As planned, my coyote hunt last week in northern Montana was designed to test the new Crimson Trace LinQ wireless laser-and-light system paired with a Smith & Wesson M&P15 MOE Mid 15 Magpul rifle. But a series of unseasonable rainstorms created by an errant jet stream required a change in plans. We still camped, and we still hunted, but we didn’t see a coyote. They were hunkered down, waiting out the weather.
But those miserable conditions ended up being the perfect opportunity to test the 2016 Honda Pioneer 700 SxS we used to get around the large ranch on which we hunted and camped. After our team (which included Outdoor Life Editor-in-Chief Andrew McKean and Dustin Butler, director of channel marketing for Smith & Wesson) set up the tent, we decided to conduct a large loop of the property, setting up calling spots in likely locations.

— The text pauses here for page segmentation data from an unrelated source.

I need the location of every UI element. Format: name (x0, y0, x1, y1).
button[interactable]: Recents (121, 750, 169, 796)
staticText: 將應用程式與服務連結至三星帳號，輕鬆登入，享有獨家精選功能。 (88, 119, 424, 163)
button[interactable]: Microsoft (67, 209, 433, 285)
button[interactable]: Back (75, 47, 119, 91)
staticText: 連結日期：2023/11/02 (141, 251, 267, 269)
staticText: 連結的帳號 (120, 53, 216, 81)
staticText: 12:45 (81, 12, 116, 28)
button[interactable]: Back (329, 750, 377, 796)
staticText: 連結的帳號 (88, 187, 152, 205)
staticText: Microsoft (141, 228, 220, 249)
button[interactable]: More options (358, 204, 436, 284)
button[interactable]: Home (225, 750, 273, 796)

Although we didn’t see any coyotes, we certainly saw the mule deer does pulled in by the plaintive sounds of a fawn-in-distress call.
The ground was a soggy mess of gumbo mud. The few dirt roads that connected the property to civilization were deep wells of mud that stuck like glue to the tires, requiring us to drive alongside in the tall (and very verdant) grass. Given the conditions, the Pioneer proved move than adept in crawling up hills and through uneven open country. It also handled the various creek crossings without any serious worries, though there were times where prudence required us to back down steeper hills that simply proved too slippery in the wet conditions.

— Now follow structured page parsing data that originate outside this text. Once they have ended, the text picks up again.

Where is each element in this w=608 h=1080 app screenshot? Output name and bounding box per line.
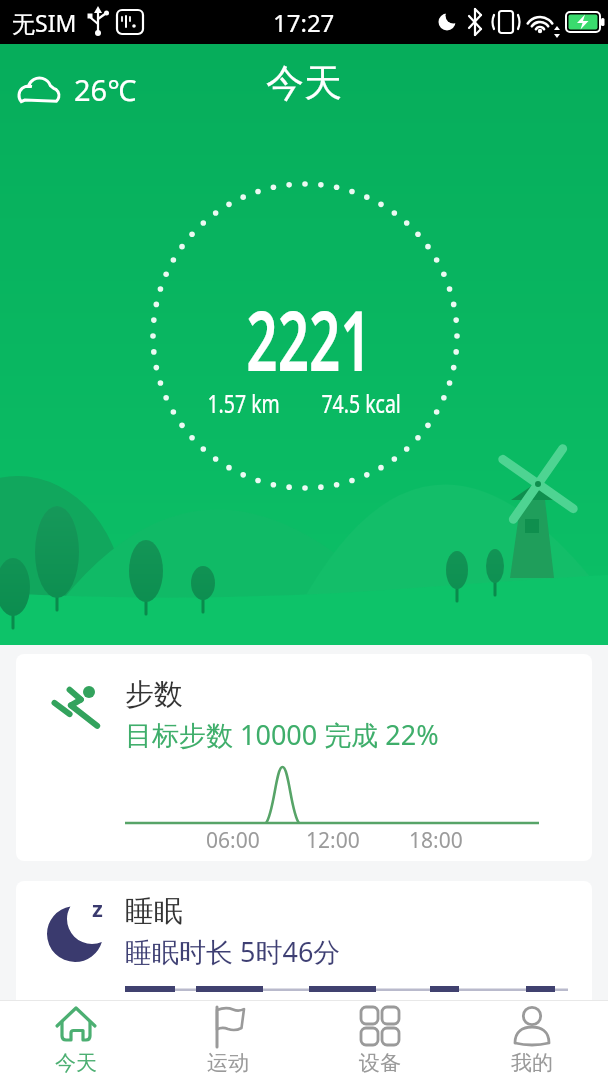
staticText: 无SIM — [12, 7, 77, 38]
staticText: 我的 — [511, 1050, 553, 1076]
staticText: 17:27 — [273, 6, 335, 39]
staticText: 1.57 km — [207, 385, 280, 420]
button[interactable]: 26℃ — [16, 70, 137, 109]
staticText: 06:00 — [206, 826, 260, 855]
staticText: 26℃ — [74, 70, 137, 109]
staticText: z — [92, 893, 103, 923]
staticText: 设备 — [359, 1050, 401, 1076]
staticText: 今天 — [55, 1050, 97, 1076]
button[interactable]: z — [16, 881, 592, 1000]
staticText: 2221 — [246, 282, 372, 395]
staticText: 18:00 — [409, 826, 463, 855]
staticText: 运动 — [207, 1050, 249, 1076]
staticText: 今天 — [266, 59, 342, 107]
staticText: 目标步数 10000 完成 22% — [125, 716, 439, 753]
staticText: 睡眠 — [125, 893, 183, 930]
staticText: 12:00 — [306, 826, 360, 855]
button[interactable]: 我的 — [456, 1001, 608, 1080]
staticText: 睡眠时长 5时46分 — [125, 933, 341, 970]
staticText: 74.5 kcal — [321, 385, 402, 420]
staticText: 步数 — [125, 676, 183, 713]
button[interactable]: 今天 — [0, 1001, 152, 1080]
button[interactable]: 运动 — [152, 1001, 304, 1080]
button[interactable]: 设备 — [304, 1001, 456, 1080]
button[interactable]: 步数 — [16, 654, 592, 861]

You can find all the relevant specifications here, so I won’t bother listing them all. But I do want to detail some of the features that I think make this SxS a serious hunting vehicle.
The engine is a fuel-injected 700cc liquid-cooled OHV single-cylinder four-stroke. It’s mated to a four-speed automatic transmission. The overall gearing is very effective for this kind of terrain, as it often allowed us to move along in 2WD over long stretches. In other spots—mud, knolls, and those unexpected troughs that appear from time to time in the prairie—4WD was required, and it’s achieved through a simple shift of the instrument-panel-mounted gear shift. Honda has included another shift option for serious offroaders—4WD with a locking differential, which would be your gear of last choice in truly nasty stuff. The suspension has been designed as a balance between comfort and handling. I found the ride to be relatively comfortable even when moving over uneven terrain.

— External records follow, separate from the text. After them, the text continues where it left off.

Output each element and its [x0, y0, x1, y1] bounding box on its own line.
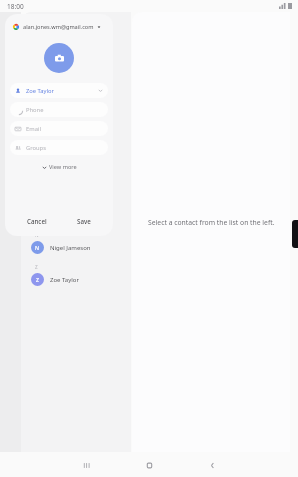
- staticText: Nigel Jameson: [50, 244, 91, 252]
- staticText: Z: [36, 276, 39, 283]
- staticText: 18:00: [7, 2, 24, 11]
- staticText: Select a contact from the list on the le…: [148, 218, 275, 227]
- button[interactable]: N: [21, 239, 131, 256]
- button[interactable]: Recent apps: [75, 454, 97, 476]
- button[interactable]: Zoe Taylor: [10, 83, 108, 98]
- staticText: N: [35, 232, 39, 238]
- staticText: Cancel: [27, 217, 47, 225]
- button[interactable]: Edge panel handle: [292, 220, 298, 248]
- button[interactable]: View more: [5, 160, 113, 174]
- button[interactable]: Back: [201, 454, 223, 476]
- button[interactable]: Add photo: [44, 43, 74, 73]
- staticText: Zoe Taylor: [26, 87, 54, 95]
- button[interactable]: Home: [138, 454, 160, 476]
- staticText: View more: [49, 163, 77, 171]
- button[interactable]: Cancel: [18, 214, 56, 228]
- button[interactable]: Email: [10, 121, 108, 136]
- staticText: Save: [77, 217, 91, 225]
- button[interactable]: Groups: [10, 140, 108, 155]
- button[interactable]: alan.jones.wm@gmail.com: [5, 14, 113, 35]
- button[interactable]: Phone: [10, 102, 108, 117]
- staticText: Z: [35, 264, 38, 270]
- button[interactable]: Save: [68, 214, 100, 228]
- staticText: Phone: [26, 106, 44, 114]
- staticText: Zoe Taylor: [50, 276, 79, 284]
- staticText: Email: [26, 125, 41, 133]
- staticText: Groups: [26, 144, 46, 152]
- staticText: alan.jones.wm@gmail.com: [23, 23, 94, 31]
- button[interactable]: Z: [21, 271, 131, 288]
- staticText: N: [35, 244, 40, 251]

One of the advantages of the SXS platform is that it allows for more passengers and more cargo than a typical ATV. The convertible design lets you fold down the two rear seats (just like an SUV) for enhanced storage. The seats are independently hinged, so you can fold down just one, as we did. Once unloaded, we used the tailgate as a cooking platform for our freeze-dried meals.
To some, the SXS configuration may seem little more than a glorified golf cart. It’s not. These vehicles may not be able to get as far offroad as an ATV, but they provide real seats, seatbelts, roll bars, and a steering wheel. They also allow you (and a mountain of gear) to get to those places where the heart beats faster. Prices start at $10,299.